Your task - Would you please transcribe, exactly as written, the lines of the entries below starting at the one that holds "Nous contacter" and ending at the one that holds "vadovas. Pasak T.", both included?

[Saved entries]

--

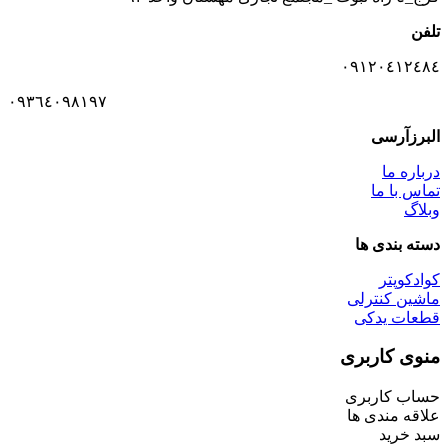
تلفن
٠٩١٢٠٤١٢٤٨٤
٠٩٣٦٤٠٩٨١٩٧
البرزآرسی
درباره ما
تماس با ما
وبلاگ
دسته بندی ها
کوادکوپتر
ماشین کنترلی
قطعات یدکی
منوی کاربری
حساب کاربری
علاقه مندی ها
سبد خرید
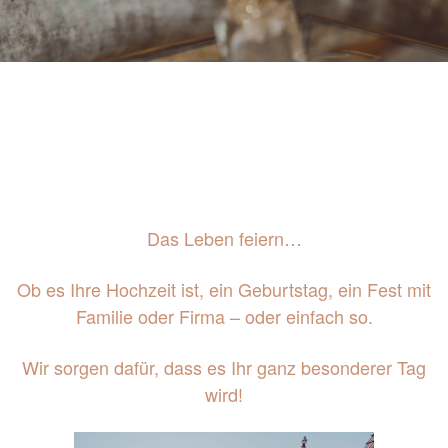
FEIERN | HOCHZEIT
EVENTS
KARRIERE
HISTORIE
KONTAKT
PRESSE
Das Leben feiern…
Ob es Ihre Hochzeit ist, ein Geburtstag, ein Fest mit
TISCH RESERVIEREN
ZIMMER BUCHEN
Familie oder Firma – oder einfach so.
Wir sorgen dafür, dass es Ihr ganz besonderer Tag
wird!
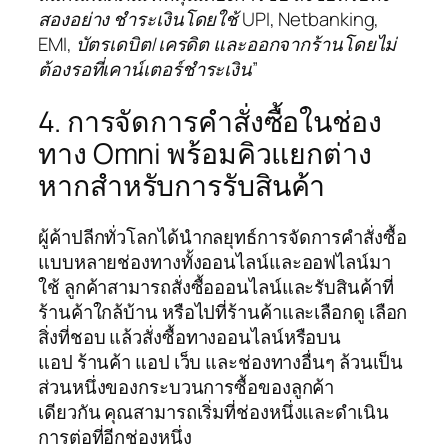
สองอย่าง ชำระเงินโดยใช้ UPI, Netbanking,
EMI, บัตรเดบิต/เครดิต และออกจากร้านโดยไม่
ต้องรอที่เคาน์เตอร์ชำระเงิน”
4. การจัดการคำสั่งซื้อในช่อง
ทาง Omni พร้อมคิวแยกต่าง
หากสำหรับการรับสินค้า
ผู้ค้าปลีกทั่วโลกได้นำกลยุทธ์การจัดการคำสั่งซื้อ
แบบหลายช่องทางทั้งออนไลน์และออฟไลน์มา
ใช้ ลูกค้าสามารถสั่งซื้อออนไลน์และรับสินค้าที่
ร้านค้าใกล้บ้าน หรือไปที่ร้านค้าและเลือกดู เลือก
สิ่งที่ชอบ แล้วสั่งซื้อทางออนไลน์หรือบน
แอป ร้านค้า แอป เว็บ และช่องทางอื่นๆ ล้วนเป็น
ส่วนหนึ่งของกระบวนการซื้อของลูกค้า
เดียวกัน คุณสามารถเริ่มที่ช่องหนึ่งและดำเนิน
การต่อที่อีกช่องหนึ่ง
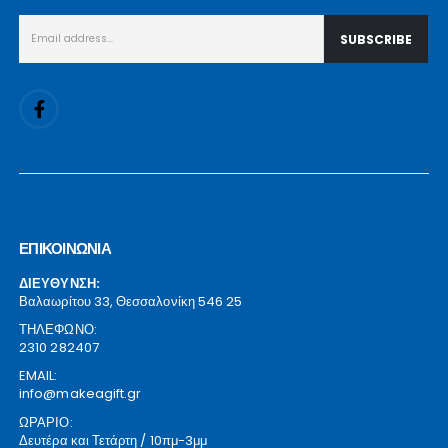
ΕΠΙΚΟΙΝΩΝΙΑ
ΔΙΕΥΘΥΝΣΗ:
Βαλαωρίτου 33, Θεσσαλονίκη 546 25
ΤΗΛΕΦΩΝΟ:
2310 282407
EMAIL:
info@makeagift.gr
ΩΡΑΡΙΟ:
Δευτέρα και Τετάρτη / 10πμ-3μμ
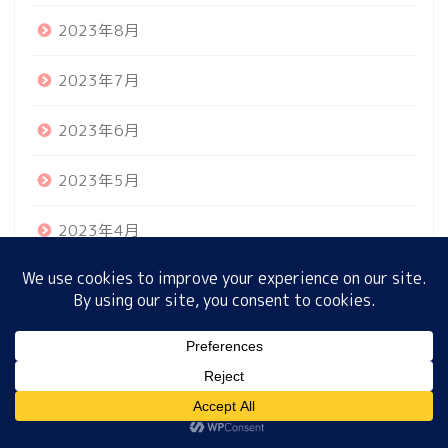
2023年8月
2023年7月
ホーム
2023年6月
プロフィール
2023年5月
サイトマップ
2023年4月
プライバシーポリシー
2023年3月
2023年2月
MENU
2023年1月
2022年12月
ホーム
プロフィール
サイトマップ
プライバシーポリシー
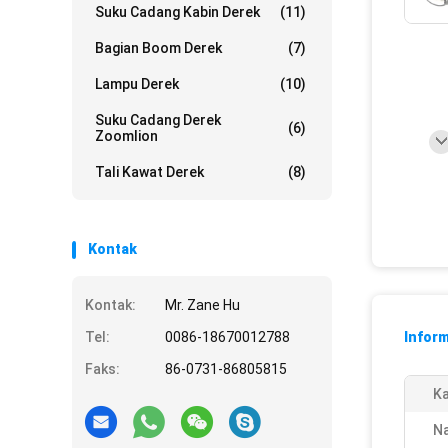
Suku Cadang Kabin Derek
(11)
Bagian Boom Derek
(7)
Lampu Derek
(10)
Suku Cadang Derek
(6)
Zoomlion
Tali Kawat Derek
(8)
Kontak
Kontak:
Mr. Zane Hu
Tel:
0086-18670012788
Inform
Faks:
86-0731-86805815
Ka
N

--

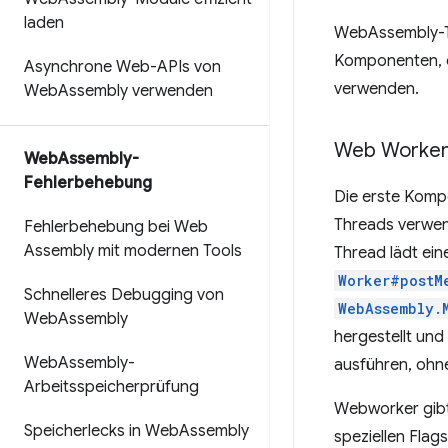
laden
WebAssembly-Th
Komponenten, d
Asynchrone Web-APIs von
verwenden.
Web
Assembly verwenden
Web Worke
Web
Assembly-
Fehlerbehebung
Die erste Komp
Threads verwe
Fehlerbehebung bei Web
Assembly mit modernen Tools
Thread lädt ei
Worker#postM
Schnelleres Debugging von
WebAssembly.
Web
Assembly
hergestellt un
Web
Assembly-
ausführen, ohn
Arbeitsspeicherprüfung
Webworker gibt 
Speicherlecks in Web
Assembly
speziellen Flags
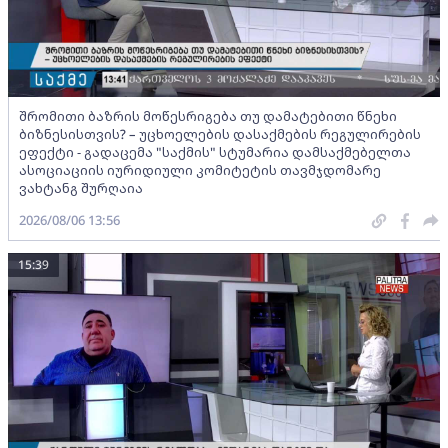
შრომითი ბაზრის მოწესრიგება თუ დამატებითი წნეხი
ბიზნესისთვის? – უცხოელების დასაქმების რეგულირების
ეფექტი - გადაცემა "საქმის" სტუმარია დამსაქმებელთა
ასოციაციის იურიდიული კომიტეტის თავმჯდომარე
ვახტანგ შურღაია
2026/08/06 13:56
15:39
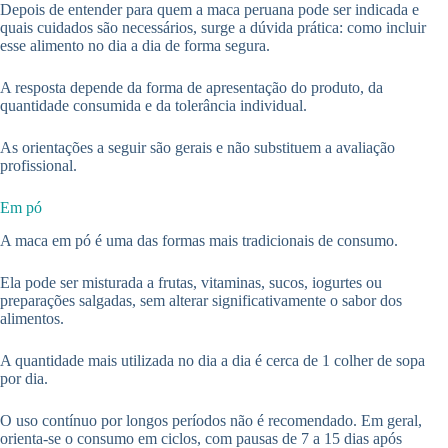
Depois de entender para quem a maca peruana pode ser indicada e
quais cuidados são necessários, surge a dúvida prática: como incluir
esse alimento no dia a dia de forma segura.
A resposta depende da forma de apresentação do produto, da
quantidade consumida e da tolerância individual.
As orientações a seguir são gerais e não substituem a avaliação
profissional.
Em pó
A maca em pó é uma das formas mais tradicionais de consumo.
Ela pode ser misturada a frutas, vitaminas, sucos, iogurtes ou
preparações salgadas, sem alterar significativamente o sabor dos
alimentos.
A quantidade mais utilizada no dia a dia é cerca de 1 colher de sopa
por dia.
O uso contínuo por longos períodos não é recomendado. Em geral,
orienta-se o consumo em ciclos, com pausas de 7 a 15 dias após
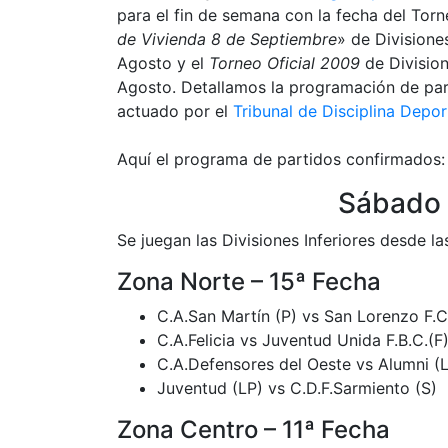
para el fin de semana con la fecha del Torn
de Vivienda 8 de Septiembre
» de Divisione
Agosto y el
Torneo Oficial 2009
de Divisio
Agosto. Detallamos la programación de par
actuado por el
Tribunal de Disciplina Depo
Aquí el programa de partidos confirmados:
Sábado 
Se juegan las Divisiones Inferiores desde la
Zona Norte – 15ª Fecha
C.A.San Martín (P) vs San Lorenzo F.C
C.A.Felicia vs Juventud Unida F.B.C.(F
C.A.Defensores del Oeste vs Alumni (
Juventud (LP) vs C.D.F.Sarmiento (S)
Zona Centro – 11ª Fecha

--

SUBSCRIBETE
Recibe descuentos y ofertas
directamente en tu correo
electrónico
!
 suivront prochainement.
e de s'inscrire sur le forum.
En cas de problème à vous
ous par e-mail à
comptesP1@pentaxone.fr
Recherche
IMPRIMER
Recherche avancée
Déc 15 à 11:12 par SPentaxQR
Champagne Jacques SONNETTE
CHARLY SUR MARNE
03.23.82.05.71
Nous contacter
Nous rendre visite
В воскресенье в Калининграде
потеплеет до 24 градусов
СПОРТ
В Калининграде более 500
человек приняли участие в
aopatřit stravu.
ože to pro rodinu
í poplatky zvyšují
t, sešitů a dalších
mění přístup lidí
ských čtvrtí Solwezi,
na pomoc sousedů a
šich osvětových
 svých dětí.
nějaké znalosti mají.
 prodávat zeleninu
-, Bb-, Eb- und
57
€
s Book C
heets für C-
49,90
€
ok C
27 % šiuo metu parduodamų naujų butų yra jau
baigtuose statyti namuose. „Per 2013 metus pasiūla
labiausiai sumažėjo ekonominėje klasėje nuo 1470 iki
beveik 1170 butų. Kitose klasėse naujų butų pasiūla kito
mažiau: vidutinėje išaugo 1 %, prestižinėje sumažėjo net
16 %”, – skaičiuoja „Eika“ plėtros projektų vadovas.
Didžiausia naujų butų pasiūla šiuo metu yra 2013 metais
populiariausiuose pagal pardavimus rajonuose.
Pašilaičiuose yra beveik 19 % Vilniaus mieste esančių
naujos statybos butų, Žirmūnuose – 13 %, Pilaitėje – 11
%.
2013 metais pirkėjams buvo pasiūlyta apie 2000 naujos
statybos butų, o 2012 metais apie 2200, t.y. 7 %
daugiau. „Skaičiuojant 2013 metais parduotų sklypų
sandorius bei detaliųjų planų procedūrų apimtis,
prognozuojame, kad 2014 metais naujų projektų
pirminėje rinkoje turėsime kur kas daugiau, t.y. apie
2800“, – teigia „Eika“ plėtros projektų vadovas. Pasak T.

--

Response -
Nous contacter
Nous rendre visite
В воскресенье в Калининграде
потеплеет до 24 градусов
СПОРТ
В Калининграде более 500
человек приняли участие в
aopatřit stravu.
ože to pro rodinu
í poplatky zvyšují
t, sešitů a dalších
mění přístup lidí
ských čtvrtí Solwezi,
na pomoc sousedů a
šich osvětových
 svých dětí.
nějaké znalosti mají.
 prodávat zeleninu
-, Bb-, Eb- und
57
€
s Book C
heets für C-
49,90
€
ok C
27 % šiuo metu parduodamų naujų butų yra jau
baigtuose statyti namuose. „Per 2013 metus pasiūla
labiausiai sumažėjo ekonominėje klasėje nuo 1470 iki
beveik 1170 butų. Kitose klasėse naujų butų pasiūla kito
mažiau: vidutinėje išaugo 1 %, prestižinėje sumažėjo net
16 %”, – skaičiuoja „Eika“ plėtros projektų vadovas.
Didžiausia naujų butų pasiūla šiuo metu yra 2013 metais
populiariausiuose pagal pardavimus rajonuose.
Pašilaičiuose yra beveik 19 % Vilniaus mieste esančių
naujos statybos butų, Žirmūnuose – 13 %, Pilaitėje – 11
%.
2013 metais pirkėjams buvo pasiūlyta apie 2000 naujos
statybos butų, o 2012 metais apie 2200, t.y. 7 %
daugiau. „Skaičiuojant 2013 metais parduotų sklypų
sandorius bei detaliųjų planų procedūrų apimtis,
prognozuojame, kad 2014 metais naujų projektų
pirminėje rinkoje turėsime kur kas daugiau, t.y. apie
2800“, – teigia „Eika“ plėtros projektų vadovas. Pasak T.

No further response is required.